Once again I've read something that just doesnt make sense. A woman with a peanut allergy went into a Thai restaurant and asked for a peanut free dish...

[she] informed the waiters at a Thai restaurant in Newtown of her allergy, ordered dishes unlikely to have peanut in them and was reassured repeatedly that there were no nuts in her meal. Nonetheless there was peanut in her food and her allergic reaction was so severe she was left with permanent brain damage. Townsend was 32 at the time and a mother of two young children. In 2000, the restaurant paid an undisclosed sum, out of court, for her ongoing medical care.

Does anyone see the root of the problem here? I'm pretty sure the woman is in the wrong for going into an Thai place and asking for assurance there wouldn't be peanut in her meal. Can you spell cross contamination? Sure, it can happen anywhere but the ODDS of it happening in a Thai restaurant must be 100 times greater than in a burger joint.

To top it off, the restaurant paid "an undisclosed sum" to her. I hope that undislosed sum is less than $100. Should the restaurant have promised anything to a person with a food allergy, especially peanut allergy? No, probably not.

Sometimes its simply a case of buyer beware. Let's be more than safe; let's be smart.

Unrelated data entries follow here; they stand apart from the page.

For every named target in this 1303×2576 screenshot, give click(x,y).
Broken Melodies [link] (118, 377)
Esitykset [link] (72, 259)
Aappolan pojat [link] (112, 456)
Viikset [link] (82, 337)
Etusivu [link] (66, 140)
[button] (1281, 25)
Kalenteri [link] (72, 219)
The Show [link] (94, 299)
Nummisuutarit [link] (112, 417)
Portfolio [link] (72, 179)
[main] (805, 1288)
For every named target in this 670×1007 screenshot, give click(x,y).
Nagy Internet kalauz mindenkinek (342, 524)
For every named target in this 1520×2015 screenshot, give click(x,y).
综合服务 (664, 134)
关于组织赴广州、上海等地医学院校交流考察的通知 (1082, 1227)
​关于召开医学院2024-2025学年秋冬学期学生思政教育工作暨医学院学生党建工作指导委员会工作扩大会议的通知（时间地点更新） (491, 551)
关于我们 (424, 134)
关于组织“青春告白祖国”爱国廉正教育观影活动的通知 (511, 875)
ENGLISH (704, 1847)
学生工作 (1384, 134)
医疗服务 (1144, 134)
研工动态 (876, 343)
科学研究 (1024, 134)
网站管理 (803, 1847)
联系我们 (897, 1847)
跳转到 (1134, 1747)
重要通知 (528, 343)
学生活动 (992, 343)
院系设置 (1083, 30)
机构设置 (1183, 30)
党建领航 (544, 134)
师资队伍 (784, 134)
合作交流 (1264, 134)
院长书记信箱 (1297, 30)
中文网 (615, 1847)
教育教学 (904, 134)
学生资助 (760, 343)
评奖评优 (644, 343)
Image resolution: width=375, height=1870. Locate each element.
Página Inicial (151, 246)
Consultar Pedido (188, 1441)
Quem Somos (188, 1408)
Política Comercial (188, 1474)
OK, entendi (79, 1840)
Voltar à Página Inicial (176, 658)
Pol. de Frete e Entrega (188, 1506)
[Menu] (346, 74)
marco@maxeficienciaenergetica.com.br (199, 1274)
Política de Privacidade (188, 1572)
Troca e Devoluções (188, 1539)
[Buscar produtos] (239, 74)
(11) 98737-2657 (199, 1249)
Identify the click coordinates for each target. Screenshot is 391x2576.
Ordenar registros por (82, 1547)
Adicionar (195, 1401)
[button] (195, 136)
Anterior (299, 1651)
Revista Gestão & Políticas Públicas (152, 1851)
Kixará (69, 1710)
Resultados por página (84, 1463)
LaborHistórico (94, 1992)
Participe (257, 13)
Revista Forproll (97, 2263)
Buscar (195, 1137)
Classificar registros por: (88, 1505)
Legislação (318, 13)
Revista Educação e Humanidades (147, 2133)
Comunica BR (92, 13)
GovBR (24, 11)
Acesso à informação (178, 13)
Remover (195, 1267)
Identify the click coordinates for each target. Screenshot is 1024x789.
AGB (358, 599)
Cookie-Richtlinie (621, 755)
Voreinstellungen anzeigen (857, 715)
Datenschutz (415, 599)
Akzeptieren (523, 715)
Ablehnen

Posted by David at February 8, 2007 7:00 PM


That's a bit harsh on the part of this mom, I think. Yes, she should have known better. But as a mom of 1-year old with allergies, I'm already frustrated at how little servers know about the food they are serving. I haven't even dined out that often with our little boy, but already I'm amazed at how thrown off they are by the question "does this have any egg or dairy in it?" Each time, I've been nervous about the food I'm providing my child (foods ordered were broth-based soup, marinara pasta, and mashed sweet potato.) As a mom, it's my job to stay informed and make the best decision possible, but it's irritating when you wonder if your server really knows if there is a dollop of cream, or butter in your dish. So, yes, she should have known that a Thai restaurant would generally always have peanut contamination. But I think the restaurant is mostly at fault here - they need to adequately educate their staff when lives are at stake.

PS. Thanks for your blog. I appreciate the information you provide.

Posted by: Carrie B. at February 9, 2007 7:23 AM

I'd have to say that the ultimate responsibility for the management of my allergy (or my child's allergy) lies with me. We *do* need to be aware of cuisines and avoid eating at places where cross contamination is a real threat. I'm very careful with my son's dairy and gluten allergy, and I know where cross contamination is a threat... I choose carefully, even though his allergy is not life threatening.

In this case, did the restaurant make a mistake? Yes, if they promised peanut free food -- but it's not their responsibility to understand the severity of all allergies. If an allergy is VERY severe, it's still the responsibility of the person to communicate that and be sure. Otherwise, we're all just victims and potential sitting ducks.